For example, imagine we are building a cluster that will have no more than 5,000 drives. That would mean that we would have a total number of 500,000 partitions, which is pretty close to 2^19, rounded up.

It is also a good idea to keep the number of partitions small (relatively). The more partitions there are, the more work that has to be done by the replicators and other backend jobs and the more memory the rings consume in process. The goal is to find a good balance between small rings and maximum cluster size.

The next step is to determine the number of replicas to store of the data. Currently it is recommended to use 3 (as this is the only value that has been tested).

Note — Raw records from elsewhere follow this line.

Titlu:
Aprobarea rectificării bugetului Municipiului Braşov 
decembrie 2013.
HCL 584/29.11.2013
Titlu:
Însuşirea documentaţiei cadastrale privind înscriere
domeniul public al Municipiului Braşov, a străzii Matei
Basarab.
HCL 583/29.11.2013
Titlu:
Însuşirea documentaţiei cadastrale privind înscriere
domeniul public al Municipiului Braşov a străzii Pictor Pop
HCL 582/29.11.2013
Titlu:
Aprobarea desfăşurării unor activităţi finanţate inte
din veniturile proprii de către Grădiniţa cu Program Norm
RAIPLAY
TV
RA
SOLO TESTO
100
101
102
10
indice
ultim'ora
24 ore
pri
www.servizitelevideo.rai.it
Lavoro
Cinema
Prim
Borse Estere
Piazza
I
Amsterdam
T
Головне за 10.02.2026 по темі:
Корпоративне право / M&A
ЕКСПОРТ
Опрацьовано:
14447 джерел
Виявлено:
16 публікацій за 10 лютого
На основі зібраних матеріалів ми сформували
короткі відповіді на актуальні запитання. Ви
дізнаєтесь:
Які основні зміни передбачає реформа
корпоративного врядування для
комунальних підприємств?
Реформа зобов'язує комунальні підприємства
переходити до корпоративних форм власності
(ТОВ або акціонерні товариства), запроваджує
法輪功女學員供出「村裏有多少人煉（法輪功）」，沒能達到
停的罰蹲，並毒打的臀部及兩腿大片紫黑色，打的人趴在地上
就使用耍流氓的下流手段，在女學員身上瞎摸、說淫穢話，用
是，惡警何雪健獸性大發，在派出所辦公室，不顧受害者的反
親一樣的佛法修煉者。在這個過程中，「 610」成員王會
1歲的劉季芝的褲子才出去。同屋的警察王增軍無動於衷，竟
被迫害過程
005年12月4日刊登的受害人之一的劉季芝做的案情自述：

The higher the number, the more storage that is used but the less likely you are to lose data.

It is also important to determine how many zones the cluster should have. It is recommended to start with a minimum of 5 zones. You can start with fewer, but our testing has shown that having at least five zones is optimal when failures occur. We also recommend trying to configure the zones at as high a level as possible to create as much isolation as possible. Some example things to take into consideration can include physical location, power availability, and network connectivity. For example, in a small cluster you might decide to split the zones up by cabinet, with each cabinet having its own power and network connectivity. The zone concept is very abstract, so feel free to use it in whatever way best isolates your data from failure. Zones are referenced by number, beginning with 1.

You can now start building the ring with:

swift-ring-builder <builder_file> create <part_power> <replicas> <min_part_hours>

This will start the ring build process creating the <builder_file> with 2^<part_power> partitions. <min_part_hours> is the time in hours before a specific partition can be moved in succession (24 is a good value for this).

Devices can be added to the ring with:

swift-ring-builder <builder_file> add z<zone>-<ip>:<port>/<device_name>_<meta> <weight>

This will add a device to the ring where <builder_file> is the name of the builder file that was created previously, <zone> is the number of the zone this device is in, <ip> is the ip address of the server the device is in, <port> is the port number that the server is running on, <device_name> is the name of the device on the server (for example: sdb1), <meta> is a string of metadata for the device (optional), and <weight> is a float weight that determines how many partitions are put on the device relative to the rest of the devices in the cluster (a good starting point is 100.0 x TB on the drive). Add each device that will be initially in the cluster.

Once all of the devices are added to the ring, run:

swift-ring-builder <builder_file> rebalance

This will distribute the partitions across the drives in the ring. It is important whenever making changes to the ring to make all the changes required before running rebalance. This will ensure that the ring stays as balanced as possible, and as few partitions are moved as possible.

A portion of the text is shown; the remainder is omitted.